▶ [PROBLEM DETAILS]: Please write out every entry below exactly, leaving out any pictures.

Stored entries
#####
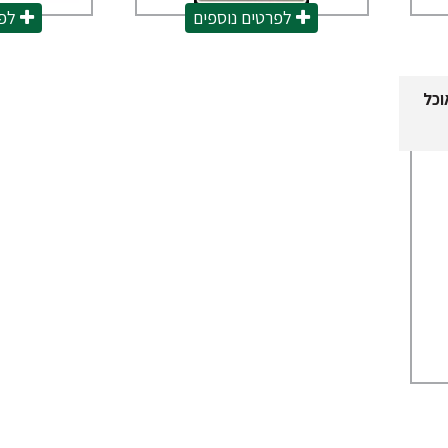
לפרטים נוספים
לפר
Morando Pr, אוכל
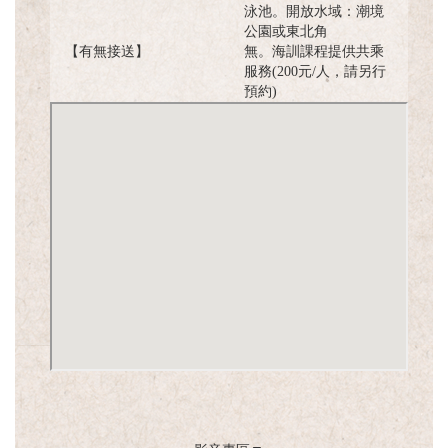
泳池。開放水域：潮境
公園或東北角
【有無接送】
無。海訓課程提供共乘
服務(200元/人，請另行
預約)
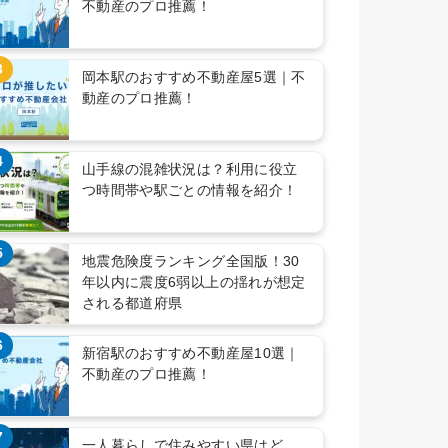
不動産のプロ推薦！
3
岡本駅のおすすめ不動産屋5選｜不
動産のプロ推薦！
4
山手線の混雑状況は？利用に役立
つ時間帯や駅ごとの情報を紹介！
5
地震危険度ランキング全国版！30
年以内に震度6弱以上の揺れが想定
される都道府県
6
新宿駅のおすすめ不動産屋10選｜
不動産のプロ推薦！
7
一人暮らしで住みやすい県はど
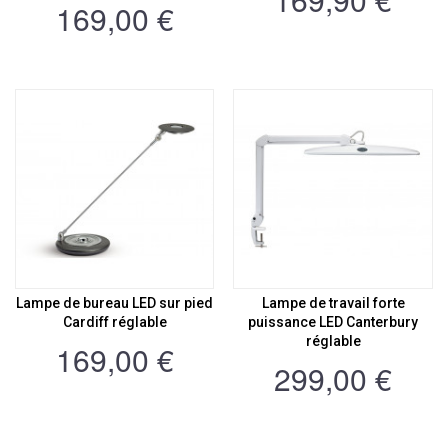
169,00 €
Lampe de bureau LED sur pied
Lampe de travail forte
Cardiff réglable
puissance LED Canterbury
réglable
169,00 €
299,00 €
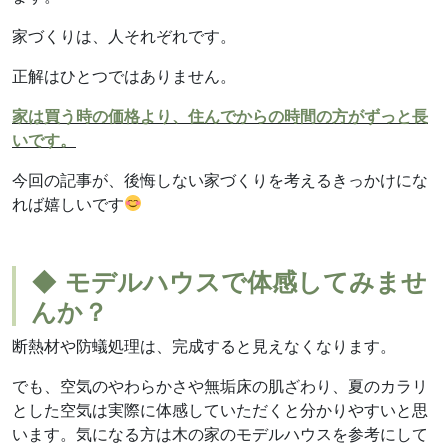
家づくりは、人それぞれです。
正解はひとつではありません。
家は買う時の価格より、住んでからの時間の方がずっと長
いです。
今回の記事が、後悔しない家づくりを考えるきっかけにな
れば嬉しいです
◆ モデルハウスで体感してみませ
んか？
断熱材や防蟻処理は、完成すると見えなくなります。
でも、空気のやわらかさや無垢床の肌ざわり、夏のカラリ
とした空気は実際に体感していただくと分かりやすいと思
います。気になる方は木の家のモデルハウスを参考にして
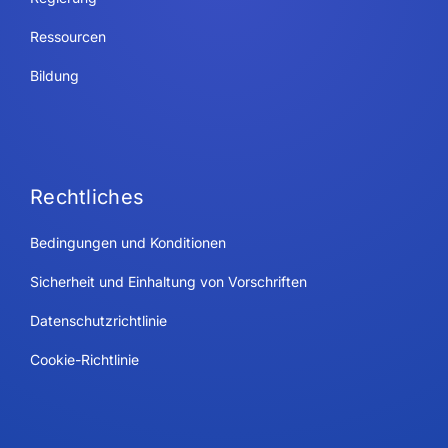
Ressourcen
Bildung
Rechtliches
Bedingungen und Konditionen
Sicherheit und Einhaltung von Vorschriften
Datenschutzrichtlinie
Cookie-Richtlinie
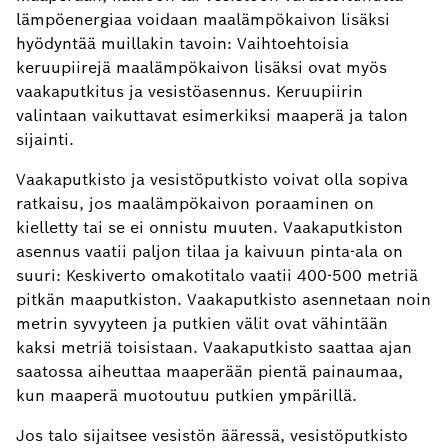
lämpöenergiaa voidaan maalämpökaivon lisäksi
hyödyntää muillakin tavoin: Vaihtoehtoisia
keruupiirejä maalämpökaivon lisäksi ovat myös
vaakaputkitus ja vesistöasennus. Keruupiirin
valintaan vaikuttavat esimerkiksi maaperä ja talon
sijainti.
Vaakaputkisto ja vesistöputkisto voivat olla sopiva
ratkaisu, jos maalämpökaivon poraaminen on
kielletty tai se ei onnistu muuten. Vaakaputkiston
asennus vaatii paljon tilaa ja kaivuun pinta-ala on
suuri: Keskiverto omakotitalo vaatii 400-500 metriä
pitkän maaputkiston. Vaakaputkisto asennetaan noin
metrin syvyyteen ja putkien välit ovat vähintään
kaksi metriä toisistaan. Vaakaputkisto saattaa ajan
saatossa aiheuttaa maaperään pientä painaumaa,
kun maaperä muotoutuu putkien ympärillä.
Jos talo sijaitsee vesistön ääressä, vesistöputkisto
#####
▶ [ANSWER SECTION]:
לפרטים נוספים
לפר
Morando Pr, אוכל
泳池。開放水域：潮境
公園或東北角
【有無接送】
無。海訓課程提供共乘
服務(200元/人，請另行
預約)
不動産のプロ推薦！
3
岡本駅のおすすめ不動産屋5選｜不
動産のプロ推薦！
4
山手線の混雑状況は？利用に役立
つ時間帯や駅ごとの情報を紹介！
5
地震危険度ランキング全国版！30
年以内に震度6弱以上の揺れが想定
される都道府県
6
新宿駅のおすすめ不動産屋10選｜
不動産のプロ推薦！
7
一人暮らしで住みやすい県はど
169,00 €
Lampe de bureau LED sur pied
Lampe de travail forte
Cardiff réglable
puissance LED Canterbury
réglable
169,00 €
299,00 €
家づくりは、人それぞれです。
正解はひとつではありません。
家は買う時の価格より、住んでからの時間の方がずっと長
いです。
今回の記事が、後悔しない家づくりを考えるきっかけにな
れば嬉しいです
◆ モデルハウスで体感してみませ
んか？
断熱材や防蟻処理は、完成すると見えなくなります。
でも、空気のやわらかさや無垢床の肌ざわり、夏のカラリ
とした空気は実際に体感していただくと分かりやすいと思
います。気になる方は木の家のモデルハウスを参考にして
Ressourcen
Bildung
Rechtliches
Bedingungen und Konditionen
Sicherheit und Einhaltung von Vorschriften
Datenschutzrichtlinie
Cookie-Richtlinie
lämpöenergiaa voidaan maalämpökaivon lisäksi
hyödyntää muillakin tavoin: Vaihtoehtoisia
keruupiirejä maalämpökaivon lisäksi ovat myös
vaakaputkitus ja vesistöasennus. Keruupiirin
valintaan vaikuttavat esimerkiksi maaperä ja talon
sijainti.
Vaakaputkisto ja vesistöputkisto voivat olla sopiva
ratkaisu, jos maalämpökaivon poraaminen on
kielletty tai se ei onnistu muuten. Vaakaputkiston
asennus vaatii paljon tilaa ja kaivuun pinta-ala on
suuri: Keskiverto omakotitalo vaatii 400-500 metriä
pitkän maaputkiston. Vaakaputkisto asennetaan noin
metrin syvyyteen ja putkien välit ovat vähintään
kaksi metriä toisistaan. Vaakaputkisto saattaa ajan
saatossa aiheuttaa maaperään pientä painaumaa,
kun maaperä muotoutuu putkien ympärillä.
Jos talo sijaitsee vesistön ääressä, vesistöputkisto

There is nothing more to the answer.